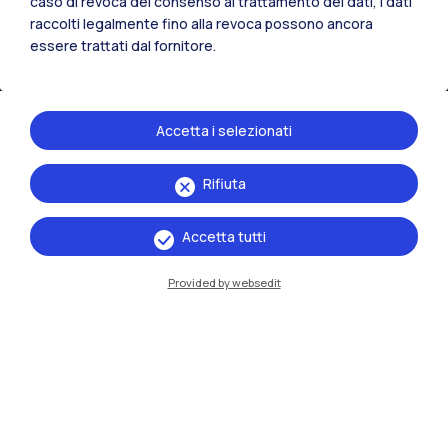
caso di revoca del consenso al trattamento dei dati, i dati
raccolti legalmente fino alla revoca possono ancora
essere trattati dal fornitore.
Accetta i selezionati
Rifiuta
IT
EN
Accetta tutti
Sedi
Milano Leonardo
Provided by websedit
Milano Bovisa
Cremona
Lecco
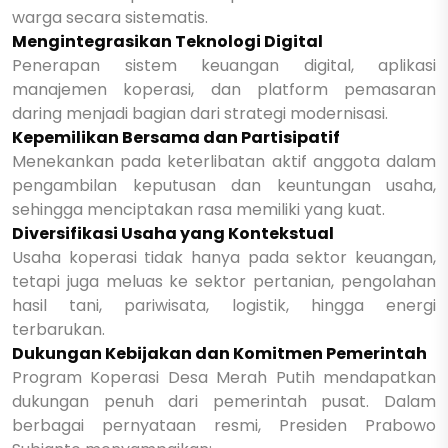
warga secara sistematis.
Mengintegrasikan Teknologi Digital
Penerapan sistem keuangan digital, aplikasi
manajemen koperasi, dan platform pemasaran
daring menjadi bagian dari strategi modernisasi.
Kepemilikan Bersama dan Partisipatif
Menekankan pada keterlibatan aktif anggota dalam
pengambilan keputusan dan keuntungan usaha,
sehingga menciptakan rasa memiliki yang kuat.
Diversifikasi Usaha yang Kontekstual
Usaha koperasi tidak hanya pada sektor keuangan,
tetapi juga meluas ke sektor pertanian, pengolahan
hasil tani, pariwisata, logistik, hingga energi
terbarukan.
Dukungan Kebijakan dan Komitmen Pemerintah
Program Koperasi Desa Merah Putih mendapatkan
dukungan penuh dari pemerintah pusat. Dalam
berbagai pernyataan resmi, Presiden Prabowo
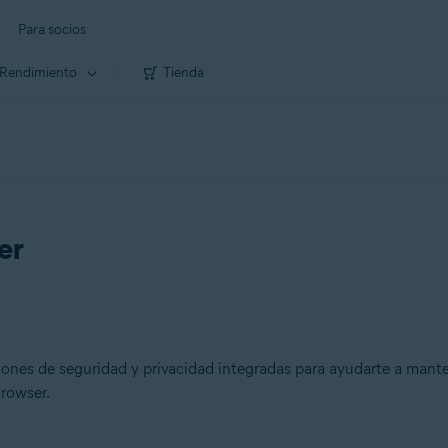
Para socios
Rendimiento
Tienda
er
nes de seguridad y privacidad integradas para ayudarte a manten
Browser.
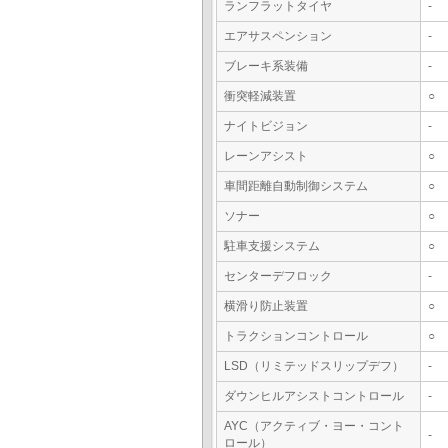
ランフラットタイヤ
-
エアサスペンション
-
ブレーキ系装備
-
衝突軽減装置
○
ナイトビジョン
-
レーンアシスト
○
車間距離自動制御システム
○
ソナー
○
駐車支援システム
○
センターデフロック
-
横滑り防止装置
○
トラクションコントロール
○
LSD（リミテッドスリップデフ）
-
ダウンヒルアシストコントロール
-
AYC（アクティブ・ヨー・コント
-
ロール）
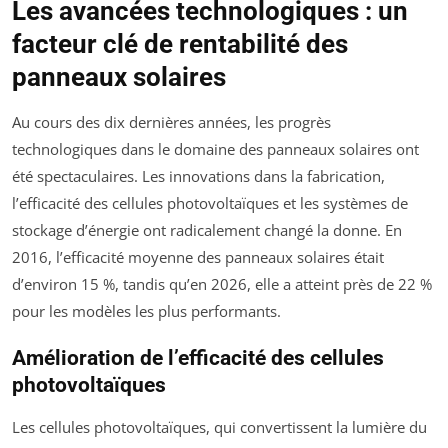
Les avancées technologiques : un
facteur clé de rentabilité des
panneaux solaires
Au cours des dix dernières années, les progrès
technologiques dans le domaine des panneaux solaires ont
été spectaculaires. Les innovations dans la fabrication,
l’efficacité des cellules photovoltaïques et les systèmes de
stockage d’énergie ont radicalement changé la donne. En
2016, l’efficacité moyenne des panneaux solaires était
d’environ 15 %, tandis qu’en 2026, elle a atteint près de 22 %
pour les modèles les plus performants.
Amélioration de l’efficacité des cellules
photovoltaïques
Les cellules photovoltaïques, qui convertissent la lumière du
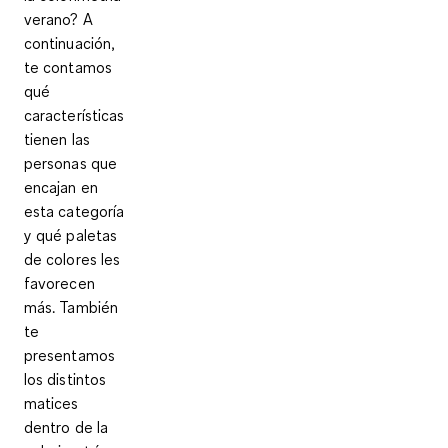
verano? A
continuación,
te contamos
qué
características
tienen las
personas que
encajan en
esta categoría
y qué paletas
de colores les
favorecen
más. También
te
presentamos
los distintos
matices
dentro de la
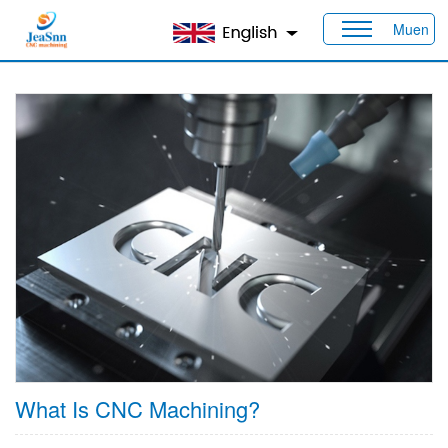
Muen
Maison
>
Produits
>
Capacités
> Usinage CNC
What Is CNC Machining?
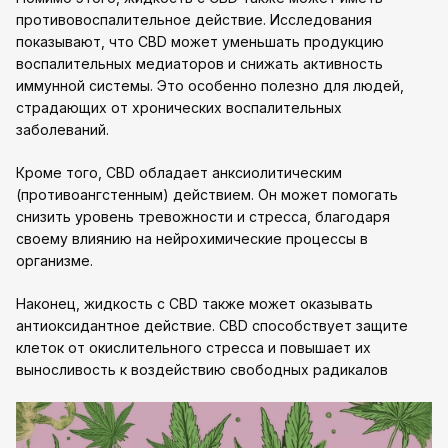
противовоспалительное действие. Исследования
показывают, что CBD может уменьшать продукцию
воспалительных медиаторов и снижать активность
иммунной системы. Это особенно полезно для людей,
страдающих от хронических воспалительных
заболеваний.
Кроме того, CBD обладает анксиолитическим
(противоангстенным) действием. Он может помогать
снизить уровень тревожности и стресса, благодаря
своему влиянию на нейрохимические процессы в
организме.
Наконец, жидкость с CBD также может оказывать
антиоксидантное действие. CBD способствует защите
клеток от окислительного стресса и повышает их
выносливость к воздействию свободных радикалов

Directions for this task:
Repeat the listing above in full, exactly, and omit its pictures.

Result below:
caso di revoca del consenso al trattamento dei dati, i dati
raccolti legalmente fino alla revoca possono ancora
essere trattati dal fornitore.
Accetta i selezionati
Rifiuta
IT
EN
Accetta tutti
Sedi
Milano Leonardo
Provided by websedit
Milano Bovisa
Cremona
Lecco
warga secara sistematis.
Mengintegrasikan Teknologi Digital
Penerapan sistem keuangan digital, aplikasi
manajemen koperasi, dan platform pemasaran
daring menjadi bagian dari strategi modernisasi.
Kepemilikan Bersama dan Partisipatif
Menekankan pada keterlibatan aktif anggota dalam
pengambilan keputusan dan keuntungan usaha,
sehingga menciptakan rasa memiliki yang kuat.
Diversifikasi Usaha yang Kontekstual
Usaha koperasi tidak hanya pada sektor keuangan,
tetapi juga meluas ke sektor pertanian, pengolahan
hasil tani, pariwisata, logistik, hingga energi
terbarukan.
Dukungan Kebijakan dan Komitmen Pemerintah
Program Koperasi Desa Merah Putih mendapatkan
dukungan penuh dari pemerintah pusat. Dalam
berbagai pernyataan resmi, Presiden Prabowo
Para socios
Rendimiento
Tienda
er
nes de seguridad y privacidad integradas para ayudarte a manten
Browser.
ランフラットタイヤ
-
エアサスペンション
-
ブレーキ系装備
-
衝突軽減装置
○
ナイトビジョン
-
レーンアシスト
○
車間距離自動制御システム
○
ソナー
○
駐車支援システム
○
センターデフロック
-
横滑り防止装置
○
トラクションコントロール
○
LSD（リミテッドスリップデフ）
-
ダウンヒルアシストコントロール
-
AYC（アクティブ・ヨー・コント
-
ロール）
Les avancées technologiques : un
facteur clé de rentabilité des
panneaux solaires
Au cours des dix dernières années, les progrès
technologiques dans le domaine des panneaux solaires ont
été spectaculaires. Les innovations dans la fabrication,
l’efficacité des cellules photovoltaïques et les systèmes de
stockage d’énergie ont radicalement changé la donne. En
2016, l’efficacité moyenne des panneaux solaires était
d’environ 15 %, tandis qu’en 2026, elle a atteint près de 22 %
pour les modèles les plus performants.
Amélioration de l’efficacité des cellules
photovoltaïques
Les cellules photovoltaïques, qui convertissent la lumière du
verano? A
continuación,
te contamos
qué
características
tienen las
personas que
encajan en
esta categoría
y qué paletas
de colores les
favorecen
más. También
te
presentamos
los distintos
matices
dentro de la
Muen
Maison
>
Produits
>
Capacités
> Usinage CNC
What Is CNC Machining?
противовоспалительное действие. Исследования
показывают, что CBD может уменьшать продукцию
воспалительных медиаторов и снижать активность
иммунной системы. Это особенно полезно для людей,
страдающих от хронических воспалительных
заболеваний.
Кроме того, CBD обладает анксиолитическим
(противоангстенным) действием. Он может помогать
снизить уровень тревожности и стресса, благодаря
своему влиянию на нейрохимические процессы в
организме.
Наконец, жидкость с CBD также может оказывать
антиоксидантное действие. CBD способствует защите
клеток от окислительного стресса и повышает их
выносливость к воздействию свободных радикалов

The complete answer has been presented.